At first she hadn't thought he would risk taking her. After all, she could get help, escape him. But he no longer seemed concerned by this possibility.
It was so strange holding hands with him like some normal couple—the kind of people who picked out blenders and bath towels together. He didn't let go of her hand when he rang the bell. They stood on the porch under the massive columns, fre
ezing their asses off while they waited for someone to hear the door.
“Oh fuck it, let's just go in,” Claire said. It was way too cold already to just be Thanksgiving. She pushed the door open and pulled Ari inside.
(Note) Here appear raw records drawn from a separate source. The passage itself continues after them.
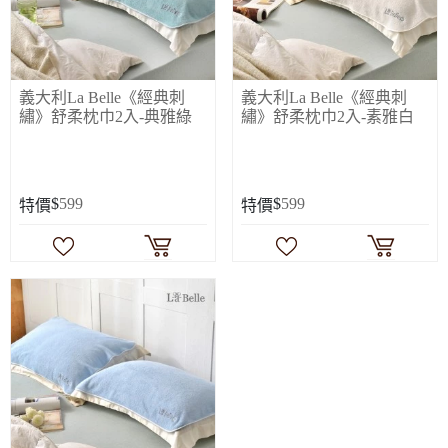
義大利La Belle《經典刺
義大利La Belle《經典刺
繡》舒柔枕巾2入-典雅綠
繡》舒柔枕巾2入-素雅白
$
599
$
599
特價
特價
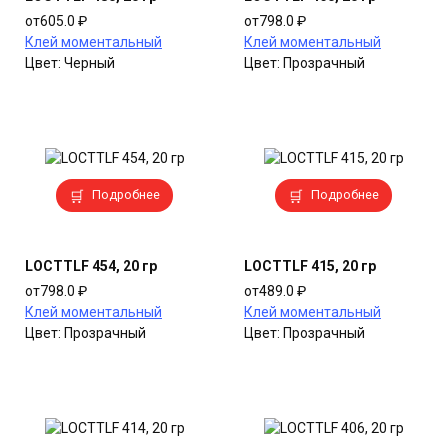
вариаций.
вариаций.
от
605.0
₽
от
798.0
₽
Опции
Опции
Клей моментальный
Клей моментальный
можно
можно
Цвет:
Черный
Цвет:
Прозрачный
выбрать
выбрать
на
на
странице
странице
товара.
товара.
Этот
Этот
Подробнее
Подробнее
товар
товар
имеет
имеет
несколько
несколько
LOCTTLF 454, 20 гр
LOCTTLF 415, 20 гр
вариаций.
вариаций.
от
798.0
₽
от
489.0
₽
Опции
Опции
Клей моментальный
Клей моментальный
можно
можно
Цвет:
Прозрачный
Цвет:
Прозрачный
выбрать
выбрать
на
на
странице
странице
товара.
товара.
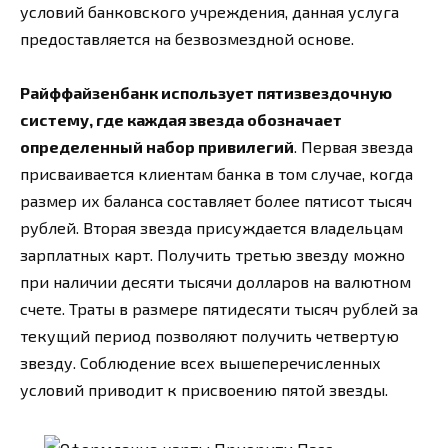
условий банковского учреждения, данная услуга
предоставляется на безвозмездной основе.
Райффайзенбанк использует пятизвездочную
систему, где каждая звезда обозначает
определенный набор привилегий
. Первая звезда
присваивается клиентам банка в том случае, когда
размер их баланса составляет более пятисот тысяч
рублей. Вторая звезда присуждается владельцам
зарплатных карт. Получить третью звезду можно
при наличии десяти тысячи долларов на валютном
счете. Траты в размере пятидесяти тысяч рублей за
текущий период позволяют получить четвертую
звезду. Соблюдение всех вышеперечисленных
условий приводит к присвоению пятой звезды.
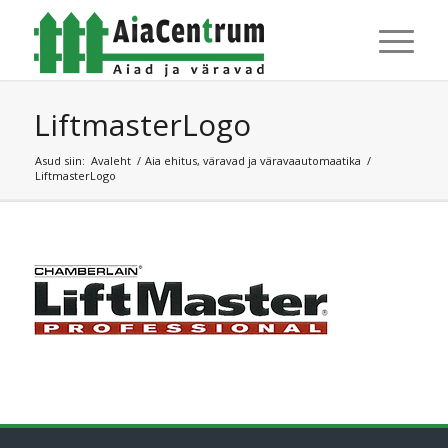
LiftmasterLogo
Asud siin:
Avaleht
/
Aia ehitus, väravad ja väravaautomaatika
/
LiftmasterLogo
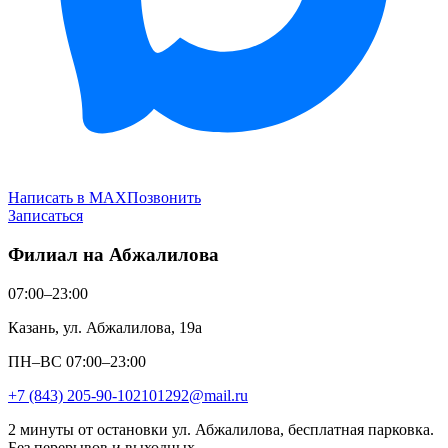
Написать в MAX
Позвонить
Записаться
Филиал на Абжалилова
07:00–23:00
Казань, ул. Абжалилова, 19а
ПН–ВС 07:00–23:00
+7 (843) 205-90-10
2101292@mail.ru
2 минуты от остановки ул. Абжалилова, бесплатная парковка.
Без перерывов и выходных.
“Do they know I'm coming?” he asked.
“No, M-” she caught herself.
Ari bent down to her ear and whispered. “If you say that word while we're at your parents' house, you will receive the most dire punishment you've ever received when we get home. Do you understand?”
“Y-yes.” She had to fight the clawing need to say that word. It just didn't feel right not giving him a title. It felt like everything she said was somehow incomplete without it now.
“Good girl,” he said, leaning in and nipping her throat with his teeth. He grabbed her ass just as her mother walked into the entry way.
“Claire, you look fabulous! Have you lost weight? And that necklace is stunning! It's so chic and sophisticated. You should wear that all the time.” Wendi pulled her close for air kisses then released her to look at Ari.
Claire's fingertips strayed absently over the gold collar at her throat. Her mother would lose all composure if she knew what the jewelry meant. But at least Wendi could get her wish. Claire would be following her advice to wear it all the time.
Wendi gave Ari a very obvious once over. “And who is this tall drink of viking re-enactment?”
Ari actually blushed at that.
“This is Ari,” Claire said.
“Please tell me it's serious,” her mother said as if she were imagining mini vikings running around the house at Christmas.
“Oh, it's very serious,” Ari said. “I'm not sure there is a way it could be more serious.”
The butler appeared then to unobtrusively take their coats. Then Wendi led them to the dining room, apologizing that they were too late for cocktails.
“Charles!” Wendi said when they reached the dining room. “Claire brought a man to Thanksgiving! I can't remember the last time Claire brought a man to Thanksgiving! Can you?”